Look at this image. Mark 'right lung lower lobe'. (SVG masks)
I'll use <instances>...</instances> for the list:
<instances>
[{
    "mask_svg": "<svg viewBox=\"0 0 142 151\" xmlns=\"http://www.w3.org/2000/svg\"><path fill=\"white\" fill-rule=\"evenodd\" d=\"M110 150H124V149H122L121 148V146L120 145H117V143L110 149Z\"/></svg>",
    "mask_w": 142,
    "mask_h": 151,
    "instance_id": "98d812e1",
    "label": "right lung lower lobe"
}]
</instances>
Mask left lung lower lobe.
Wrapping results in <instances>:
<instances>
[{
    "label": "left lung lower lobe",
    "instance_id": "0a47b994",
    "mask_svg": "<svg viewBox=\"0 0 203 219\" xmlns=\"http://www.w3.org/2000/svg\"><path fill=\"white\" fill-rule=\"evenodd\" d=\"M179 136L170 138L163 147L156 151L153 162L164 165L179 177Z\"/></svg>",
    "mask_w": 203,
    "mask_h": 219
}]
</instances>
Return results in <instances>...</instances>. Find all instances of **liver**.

* * *

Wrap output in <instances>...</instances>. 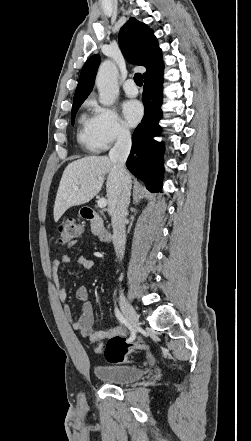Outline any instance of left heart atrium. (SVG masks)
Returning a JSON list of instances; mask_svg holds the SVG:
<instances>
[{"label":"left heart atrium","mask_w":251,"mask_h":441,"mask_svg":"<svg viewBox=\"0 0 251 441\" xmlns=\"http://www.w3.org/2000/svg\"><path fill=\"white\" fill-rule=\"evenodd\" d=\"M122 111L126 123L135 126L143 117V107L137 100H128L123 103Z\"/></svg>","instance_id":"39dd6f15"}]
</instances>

**Task directions**
Look above for the line with "Look at this" and the line with "Return results in"; transcribe both and all lines in between, exactly, and nothing else.

**Response**
Look at this image. Mark 'right lung lower lobe'. (SVG masks)
I'll use <instances>...</instances> for the list:
<instances>
[{
    "mask_svg": "<svg viewBox=\"0 0 142 151\" xmlns=\"http://www.w3.org/2000/svg\"><path fill=\"white\" fill-rule=\"evenodd\" d=\"M110 150H124V149H122L121 148V146L120 145H117V143L110 149Z\"/></svg>",
    "mask_w": 142,
    "mask_h": 151,
    "instance_id": "98d812e1",
    "label": "right lung lower lobe"
}]
</instances>
Mask left lung lower lobe.
Wrapping results in <instances>:
<instances>
[{
    "label": "left lung lower lobe",
    "instance_id": "0a47b994",
    "mask_svg": "<svg viewBox=\"0 0 203 219\" xmlns=\"http://www.w3.org/2000/svg\"><path fill=\"white\" fill-rule=\"evenodd\" d=\"M179 136L170 138L163 147L156 151L153 162L164 165L179 177Z\"/></svg>",
    "mask_w": 203,
    "mask_h": 219
}]
</instances>
Return results in <instances>...</instances>. Find all instances of **liver**.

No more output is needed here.